Combo of Bavarian Nordic's Prostvac and BMS' Yervoy yields promising PhI results

The latest results from a prostate cancer study could be a beacon of hope for the struggling cancer vaccine field. On Tuesday, Bavarian Nordic announced positive survival data from a Phase I combination study of its active prostate cancer immunotherapy candidate Prostvac and Bristol-Myers Squibb's ($BMY) Yervoy (ipilimumab), an immune checkpoint inhibitor.

Thirty study participants with metastatic castration-resistant prostate cancer (mCRPC) were treated with Prostvac and escalating doses of ipilimumab. The median overall survival was 31.3 months. It was 37.2 months for patients who got a 10 mg/kg dose, and 20% of patients in this group remain alive at the 80-month mark.

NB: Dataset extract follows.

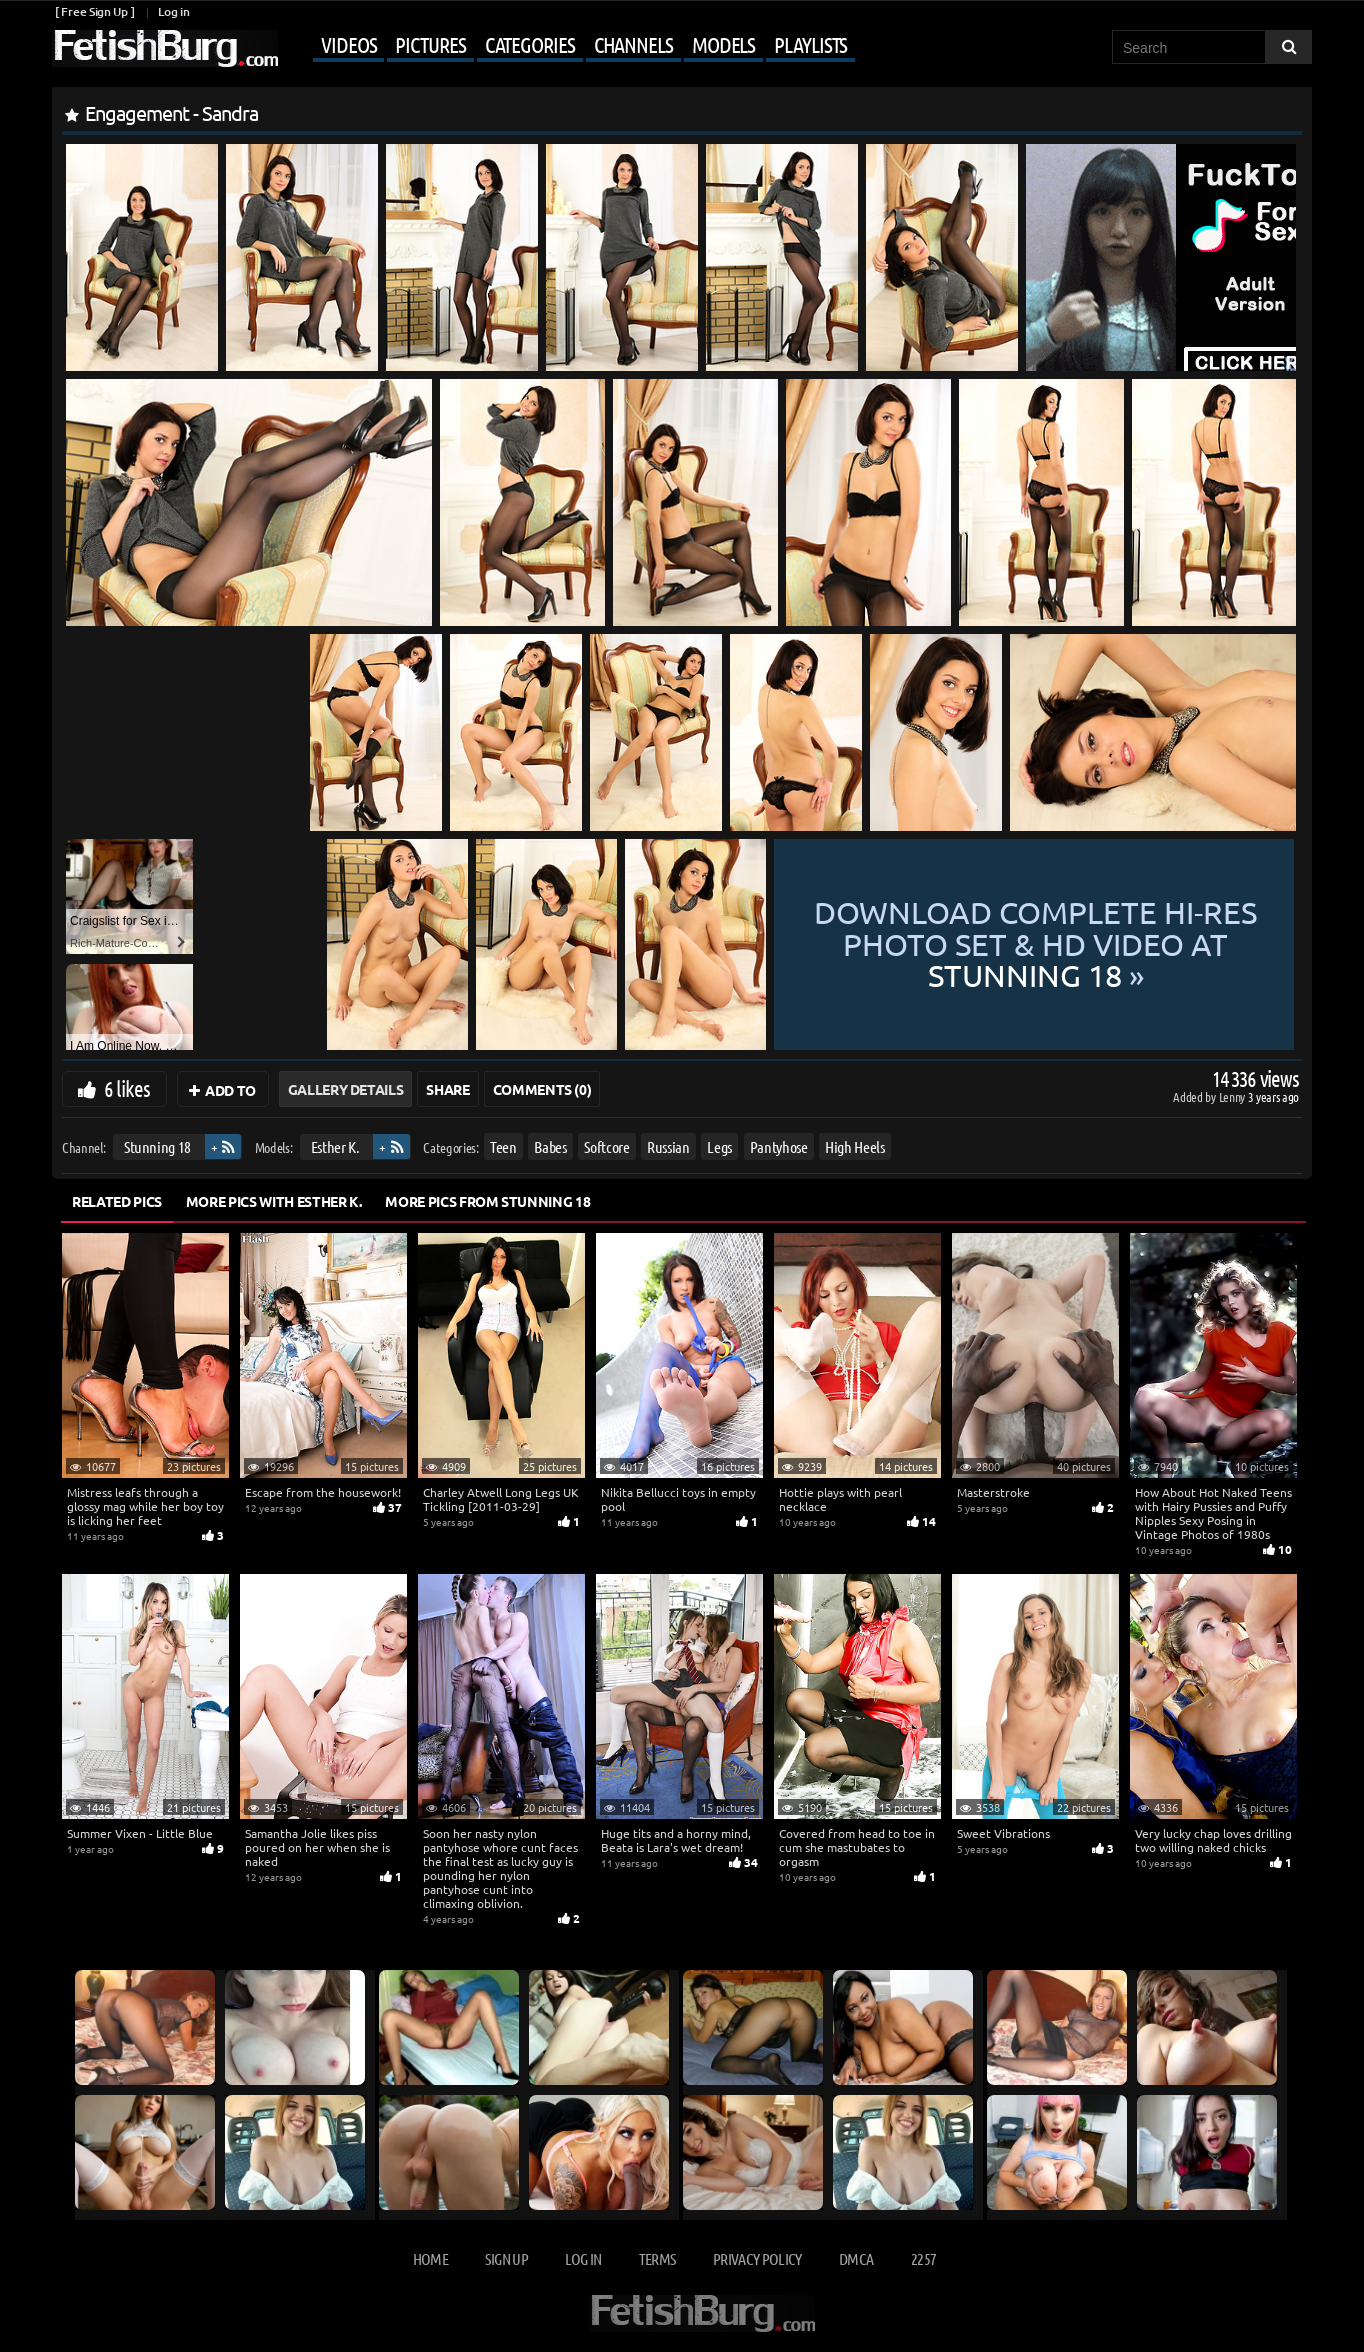 Image resolution: width=1364 pixels, height=2352 pixels. Describe the element at coordinates (274, 1201) in the screenshot. I see `More Pics with Esther K.` at that location.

That's a significant improvement over docetaxel, which at the time of enrollment was the only FDA-approved treatment to improve overall survival, extending lives by a median 18.5 months.

Paul Chaplin, Bavarian Nordic president and CEO

"These data represent perhaps the most compelling survival benefit seen to date in this late-stage setting, and provide a strong rationale to continue to evaluate the combination of Prostvac and checkpoint inhibitors in follow-on clinical studies," Paul Chaplin, president and CEO of Bavarian Nordic, said in a statement.

The results are promising in the cancer vaccine field that has been rife with setbacks. The only approved cancer vaccine is Dendreon's ($DNDN) Provenge--a fellow prostate cancer vaccine--which stumbled out of the gate with a high price tag--$93,000--and ran into manufacturing challenges, not to mention competition from oral rivals Johnson & Johnson's ($JNJ) Zytiga and Astellas and Medivation's ($MDVN) collaboration, Xtandi. Dendreon also struggled with cost control, ultimately filing for bankruptcy last November.

But several companies are hoping the combo approach will be the way forward for foundering cancer vaccines. Amgen, for one, ($AMGN) is testing its melanoma-fighter T-Vec with Merck's ($MRK) Keytruda, and Advaxis ($ADXS) is testing its prostate cancer candidate with Keytruda as well.